In the material below, the required lines run from the one containing "Visser en Visser: dé webshop" through the one containing "gens vers eux. Leur comportement est calme et". Copy those lines exactly, ends included, and nothing else.

===== Exercise inputs =====

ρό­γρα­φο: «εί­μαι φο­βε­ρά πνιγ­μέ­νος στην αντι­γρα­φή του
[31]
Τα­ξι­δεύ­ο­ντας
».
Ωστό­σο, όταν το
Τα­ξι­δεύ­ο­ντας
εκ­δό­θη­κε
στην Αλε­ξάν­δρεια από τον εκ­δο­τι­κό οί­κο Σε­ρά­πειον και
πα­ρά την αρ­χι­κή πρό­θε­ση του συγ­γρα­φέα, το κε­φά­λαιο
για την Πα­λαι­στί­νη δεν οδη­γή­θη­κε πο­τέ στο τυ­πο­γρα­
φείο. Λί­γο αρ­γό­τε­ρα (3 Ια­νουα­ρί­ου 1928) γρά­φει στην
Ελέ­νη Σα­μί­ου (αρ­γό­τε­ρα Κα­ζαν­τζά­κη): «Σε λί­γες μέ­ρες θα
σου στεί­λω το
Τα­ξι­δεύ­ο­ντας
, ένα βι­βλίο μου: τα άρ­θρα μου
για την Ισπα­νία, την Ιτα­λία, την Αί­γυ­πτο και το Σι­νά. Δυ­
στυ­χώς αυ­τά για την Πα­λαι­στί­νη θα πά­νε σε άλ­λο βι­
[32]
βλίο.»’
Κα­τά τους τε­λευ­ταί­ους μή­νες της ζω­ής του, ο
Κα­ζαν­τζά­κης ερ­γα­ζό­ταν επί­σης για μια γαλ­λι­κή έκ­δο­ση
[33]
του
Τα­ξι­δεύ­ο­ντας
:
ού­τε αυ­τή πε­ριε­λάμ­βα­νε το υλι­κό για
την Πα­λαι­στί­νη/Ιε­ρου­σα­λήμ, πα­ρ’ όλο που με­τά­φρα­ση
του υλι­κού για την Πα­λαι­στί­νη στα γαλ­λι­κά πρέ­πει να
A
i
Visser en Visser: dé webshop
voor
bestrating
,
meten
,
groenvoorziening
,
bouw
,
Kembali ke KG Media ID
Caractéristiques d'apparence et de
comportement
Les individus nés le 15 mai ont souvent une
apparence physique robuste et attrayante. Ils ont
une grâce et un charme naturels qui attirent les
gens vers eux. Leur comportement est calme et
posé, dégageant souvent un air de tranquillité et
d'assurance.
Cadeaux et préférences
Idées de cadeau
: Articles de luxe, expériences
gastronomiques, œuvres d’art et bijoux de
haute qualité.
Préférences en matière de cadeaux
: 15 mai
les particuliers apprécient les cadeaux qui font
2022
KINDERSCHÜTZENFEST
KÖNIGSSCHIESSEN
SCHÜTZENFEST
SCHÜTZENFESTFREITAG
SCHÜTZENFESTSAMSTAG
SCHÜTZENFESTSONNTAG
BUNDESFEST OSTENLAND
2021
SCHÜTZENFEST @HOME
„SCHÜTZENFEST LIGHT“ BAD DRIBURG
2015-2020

=====

■ **Solution to the exercise**:
Visser en Visser: dé webshop
voor
bestrating
,
meten
,
groenvoorziening
,
bouw
,
Kembali ke KG Media ID
Caractéristiques d'apparence et de
comportement
Les individus nés le 15 mai ont souvent une
apparence physique robuste et attrayante. Ils ont
une grâce et un charme naturels qui attirent les
gens vers eux. Leur comportement est calme et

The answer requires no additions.